The Only Toe Joint Replacement Implant with a Successful 70+ year Clinical History for the Treatment of Big Toe Arthritis.

The BioPro Hemi Toe Implant is a joint resurfacing implant designed to maintain motion and provide pain relief for patients suffering from big toe arthritis. The implant has been successfully used for over 70 years with an average +95% success rate supported by published clinical studies worldwide.1-12 

BioPro Hemi Toe Implant For Hallux Rigidus (Osteoarthritis)

Understanding Hallux Rigidus

Osteoarthritis of the big toe is one of the most common conditions of the foot and ankle. The big toe, referred to as the first metatarsophalangeal or MTP joint, is made of two bones, a phalanx and metatarsal.
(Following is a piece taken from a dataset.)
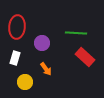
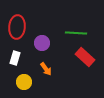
yellow circle: moved 1 px left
The big toe joint plays an important role in walking as it bends with every step you take. When suffering from osteoarthritis, the MTP joint becomes stiff and painful, which may change the way you walk and activities you can perform. The medical term to describe this loss of motion is Hallux Rigidus. It is a degenerative disease that can affect people of all ages but most common in people over the age of 50.

In a normal joint, the bone surfaces are covered in cartilage, a tough protective cushion that allows the joint to move easily.  Overtime, due to wear-and-tear, trauma or joint mechanics, cartilage begins to wear down, causing the bone surfaces to rub together. As a result of the cartilage damage, the joint space narrows and osteophytes or bony outgrowths begin to form. In the early stages of the disease, the cartilage damage and osteophyte formation typically occur on the top of the metatarsal head, therefore causing pain while walking or pulling the toe back. As the disease progresses, the more cartilage damage occurs, spreading throughout the joint and eventually resulting in complete overgrowth, and a stiff joint.

The symptoms of hallux rigidus include:

  • Joint tenderness
  • Swelling and inflammation around the joint
  • Difficulty wearing shoes due to bone spur development (overgrowths)
  • Dull pain in other areas of the body (hip, knee, lower back) due to changes in the way you walk

When diagnosing hallux rigidus your surgeon will look for reduced range of motion, especially while pulling the toe up (dorsiflexion) and try to feel for any osteophyte formation. X-rays are the most common method to determine the severity of the disease and determine which treatment options may be best for you.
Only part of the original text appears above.